The plot involves Mr Jones’ taxi being cleaned out, what Lady Dunnage lost in it, a cruise ship with a full compliment of crew and passengers, and an unfortunate episode with a grand piano. Oh, and the green tie that Mortimer has as his snuggy or comfort blanket. Going from Number Six, Rainwater Crescent, Rumbury Town to somewhere off the coast of Spain and back is the arc of the story, a sequence of related events that is rarely aided but always abetted — usually for the worse — by Mortimer. Only Arabel has some control over him, but sadly that’s not always enough. (But if she did there would be no story!)
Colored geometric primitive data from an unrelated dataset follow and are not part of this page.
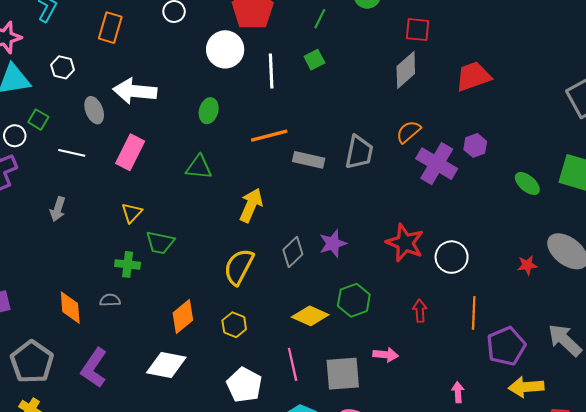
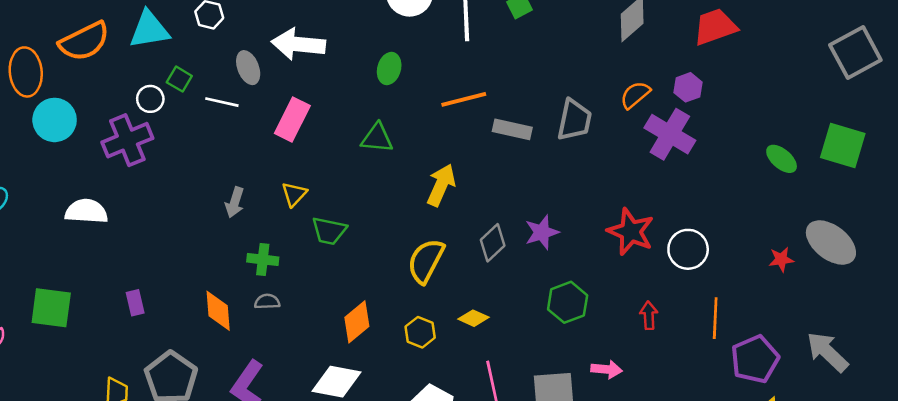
purple hexagon: (475, 145) -> (688, 87), moved
white line: (72, 153) -> (222, 102), moved
gray arrow: (58, 209) -> (235, 202), moved
green cross: (128, 264) -> (263, 259), moved
yellow diamond: (310, 316) -> (474, 318), moved, size x0.7

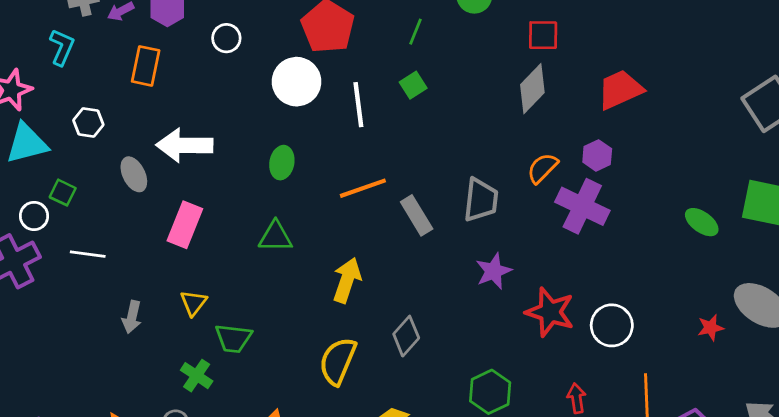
white line: (222, 102) -> (88, 254), moved
gray rectangle: (512, 129) -> (417, 215), turned 51
purple star: (542, 232) -> (494, 271), moved
green cross: (263, 259) -> (197, 376), moved, turned 32

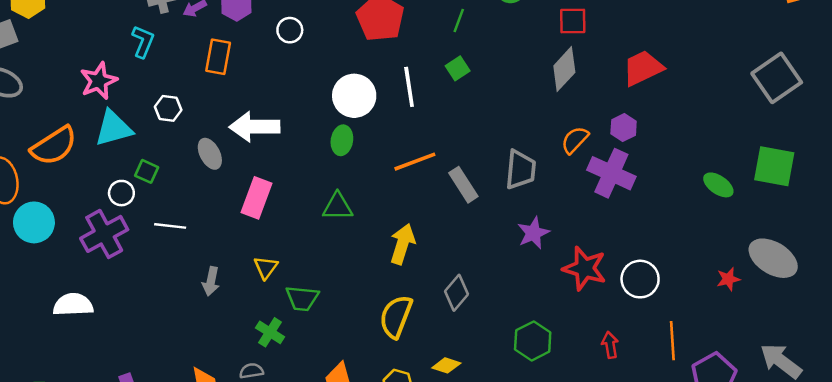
white circle: (297, 82) -> (354, 96), moved

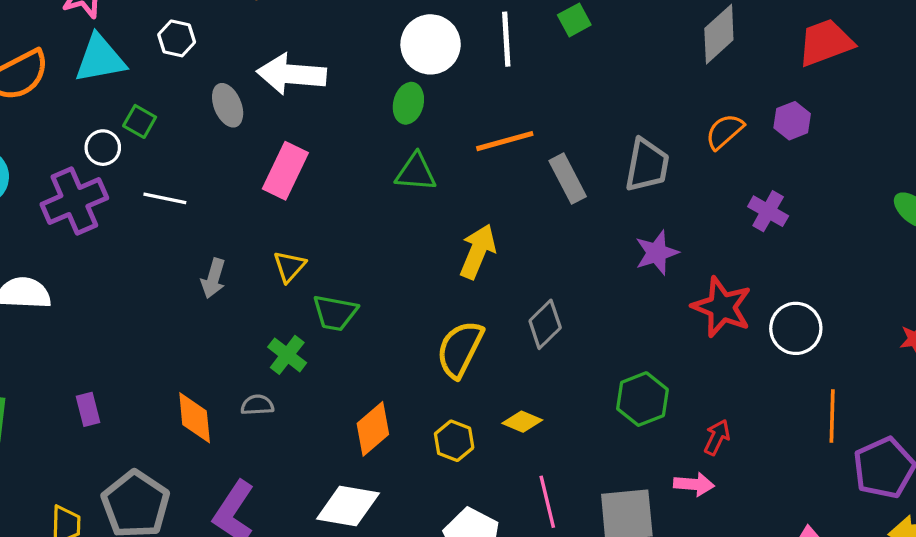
purple cross: (611, 173) -> (768, 211), moved, size x0.6
green triangle: (338, 207) -> (416, 172), moved
red arrow: (610, 345) -> (717, 437), moved, turned 30

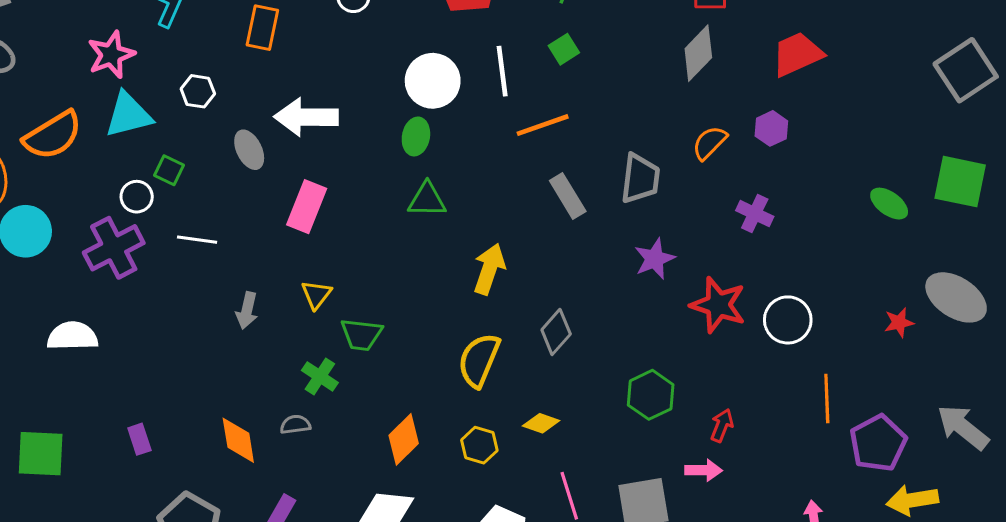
orange line: (505, 141) -> (543, 125), moved

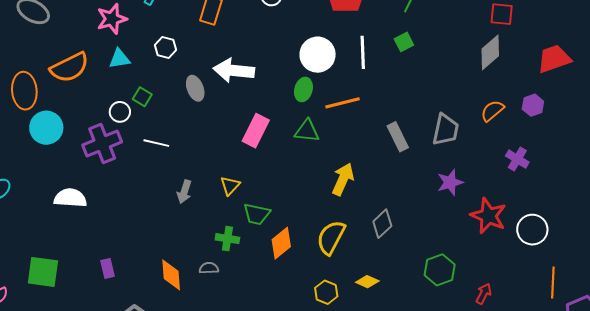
cyan triangle: (128, 115) -> (119, 59), size x0.7
orange line: (543, 125) -> (342, 103), moved
pink rectangle: (307, 207) -> (256, 131), moved
green cross: (320, 376) -> (227, 239), turned -30
orange diamond: (404, 439) -> (281, 243), moved

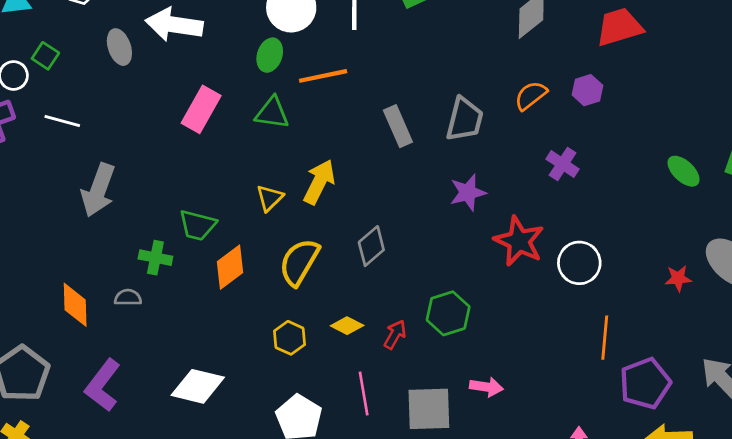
yellow triangle: (230, 186) -> (270, 198), moved
gray arrow: (184, 192) -> (98, 190), size x1.6
red arrow: (484, 294) -> (395, 335), moved

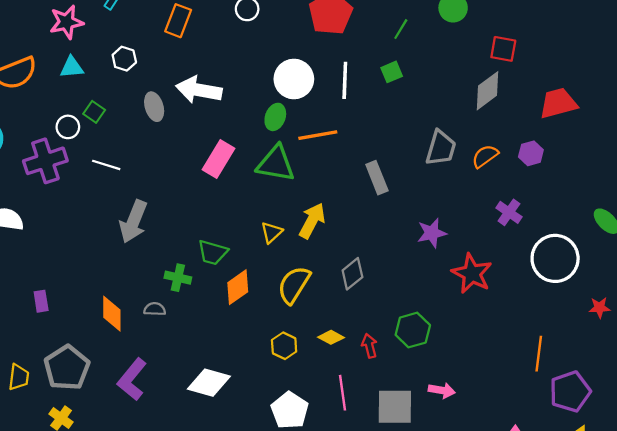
green triangle: (272, 113) -> (276, 164), size x1.4
gray trapezoid: (465, 119) -> (441, 148), moved
white circle: (579, 263) -> (555, 258), moved, size x1.4
red arrow: (395, 335) -> (369, 346), turned -45

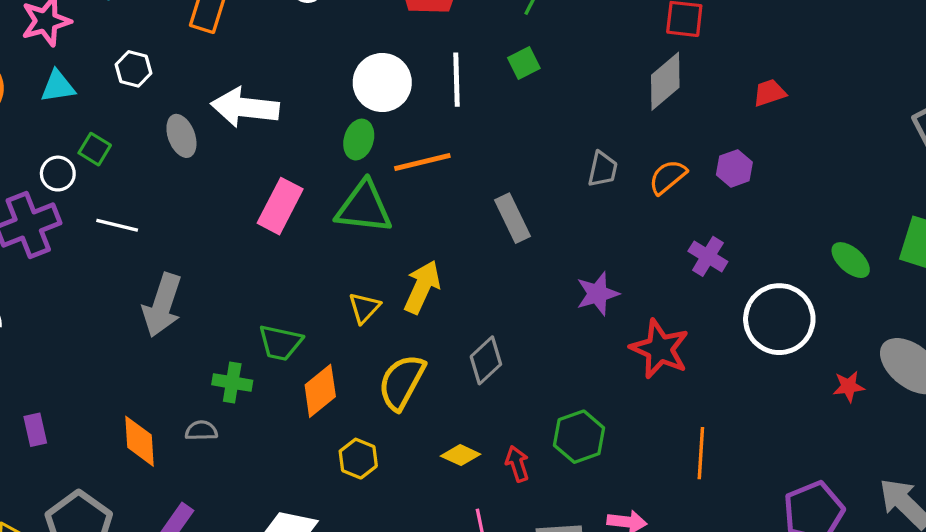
red trapezoid: (558, 103) -> (769, 93), size x0.6
gray trapezoid: (441, 148) -> (603, 169), size x0.7
yellow hexagon: (284, 346) -> (358, 459), moved
orange line: (539, 354) -> (701, 453), moved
The heart of this story is not the mayhem but the characters. Mortimer is a most disarming individual, totally self-centred as wild creatures tend to be but with an innocence that displays none of the more devious aspects of the Trickster Raven in the mythology of the indigenous peoples of the Pacific Northwest. If, as the author suggested, Mortimer is the Ego that many young readers could easily identify with then Arabel is the complimentary Id trying her darnedest to ameliorate the situation or mitigate the excesses of Mortimer’s actions. Arabel’s mother, meanwhile, is an anxious latter-day Mrs Malaprop — she believes at one point that Mortimer has been “magnetised by one of those hypopotanists” and that the cabaret singer Miss Brandy Brown is “a very silly historical girl to fly off the handle” with her claim to have “an algebra about birds, or an agony”. And we mustn’t forget the good guys such as Mike the friendly steward, or Mr Fairburn the chief engineer with his idiosyncratic Scottish turn of phrase, or Henry Mainbrace the captain’s son …
Joan Aiken of course plays on the folkloric characteristics of many of the crow family — Mortimer has the corvid ability to mimic (“Nevermore!” is his chief and only phrase) and the tendency to thieve anything that catches his fancy, from a diamond ring to potato crisps — but her intended audience may often be unaware of this reputation; in fact the raven’s association with doom, gloom and death is not even hinted at. To me the type that Mortimer most resembles is a Zanni (“zany”) character in the Italian commedia dell’arte who usually — and maybe not coincidentally — wears a dark or black mask with a beaky nose, and whose role in to create chaos in a household.
Finally, the cruise ship itself is the perfect theatre for Mortimer’s strain of havoc: The Queen of Bethnal Green becomes a closed system where the bird can unwittingly create a train of disorder and confusion. Like a talented composer of miniatures Aiken skillfully reintroduces thematic material throughout the seventy-odd pages, even adding a pastiche popular song or two, all to the accompaniment of a doomed grand piano. Created for the popular children’s TV series Jackanory in the seventies, the Arabel and Mortimer stories were programmes that I somehow missed even though the first of our children was growing up at the time. Thank goodness then that there are another dozen stories still available for me to explore.